Random wall in the way? Blast it. Want to sneak into a base? Tunnel underground. It wasn't perfect, but it was this inherent flexibility that drove Red Faction's success. The immediate sequel dropped the focus on environment interaction and instead featured a standard FPS style of play. Red Faction II was also mysteriously lacking in online multiplayer, offering only a limited selection of modes against computer-controlled bots.
Set 50 years after the original, Red Faction: Guerrilla picks up the story by exploring what happened after the liberation of the working class by the Earth Defense Force. At first, all was well, but eventually the miners realized that they hadn't gotten rid of their masters by eliminating Ultor, they'd simply traded one oppressor for another. Now, with the EDF attempting to remain in control of Mars mining operations, Red Faction has regrouped in order to drive out the occupying forces by any means necessary.
One of the key features in Red Faction: Guerrilla is an updated Geo-Mod implementation that the developers promise will entail more destruction than ever before. According to Clint Chapman, a global brand manager with THQ, Volition spent four years working on the destruction engine for Red Faction: Guerrilla. Every item in the game has mass, and all interaction is based purely on physics — there are no automated scripts driving the process. "If you can see it, you can destroy it," said Chapman.
This can make for some pretty neat effects, but it also means that players do have to be careful when leveling buildings. After all, falling debris can kill you just as easily as it can squash an opponent.
While you have maximum flexibility in devastation, simply blowing up everything won't win the war. For one, there is a lot of ground to cover. For another, the enemy AI is intelligent. If you flatten a base, the EDF troops will rebuild any necessary structures while you are occupied elsewhere. You can always come back and level the same base again, but repeated destruction results in less of a reward.
Progression throughout Red Faction: Guerrilla relies on the game's morale system. As you successfully complete missions, your reputation among the rebel miners will increase, and the morale of the occupying EDF forces will go down. A number of factors can influence the morale scores, so expect them to fluctuate over the course of a game. If you've got a high morale score, you're more likely to get assistance, while low morale means more dedicated EDF fighters opposing you.
Because the entire world is streamed on the fly, we were told that there will be no loading at anytime. You are free to explore the world at will and move from mission to mission at your leisure. In keeping with the open world aspect, both primary and side missions are given on the fly. Unfortunately, the developers wouldn't let us play any of the story missions, but we did see two side missions. One involved freeing some Red Faction prisoners from an EDF base, while the other required ambushing an EDF convoy.
What stuck out about the missions was the fact that they weren't presented in the typical "here's a set of objectives, go do it" style that you see in most games. Instead, the calls for help came over the radio, and the targets appeared on the minimap. Accepting a mission required nothing more than moving to the targeted area and completing it. If you choose not to do a mission, just ignore it. For the purposes of the demo, this organic approach seemed like a nice change of pace, but we are concerned that it is almost too organic and might result in players missing key information because a radio call came in at the wrong moment.

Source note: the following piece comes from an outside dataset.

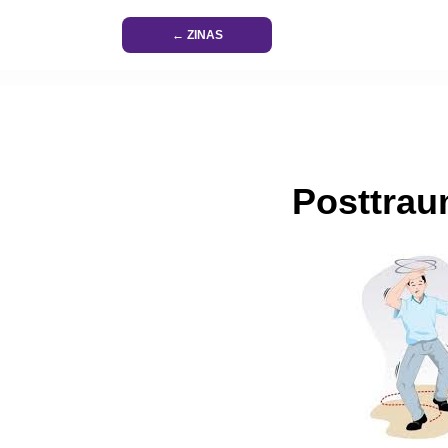
← ZINAS
Posttrau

Combat has changed slightly from Red Faction and Red Faction II, as you're now fighting from a third-person perspective rather than first-person. Targeting feels natural, and the third-person view makes it easier to mount and unmount vehicles. It's also a necessity when you're surrounded by collapsing buildings and doing your best to avoid falling debris, and it's an asset while you're ducking for cover in a firefight.
Vehicle movement felt a bit squirrely, but given that the game is still a year out, there is plenty of time for Volition to tighten up the controls here. You have full freedom of movement with the vehicles, including the ability to hop in and out of any land-based vehicle, which includes everything from trucks, to armored cars to mining walkers. Sadly, the flyers are simply for looking at in awe, as none of them are player-accessible.
Aside from the main game, Chapman promised a full multiplayer mode but wouldn't go into any details. He also wouldn't talk about the mysterious Wrecking Crew option we saw on the main menu, aside from confirming that it is a destruction-based game mode.
For a game that still has plenty of time to get polished, Red Faction: Guerrilla is already looking promising. The big unknown at this point is really the story and how the primary missions play out. While roaming around and blowing up things in a few side missions was fun, there needs to be more than a cool engine to sustain player interest. We'll be watching this one with a careful eye to see how it progresses over the next year.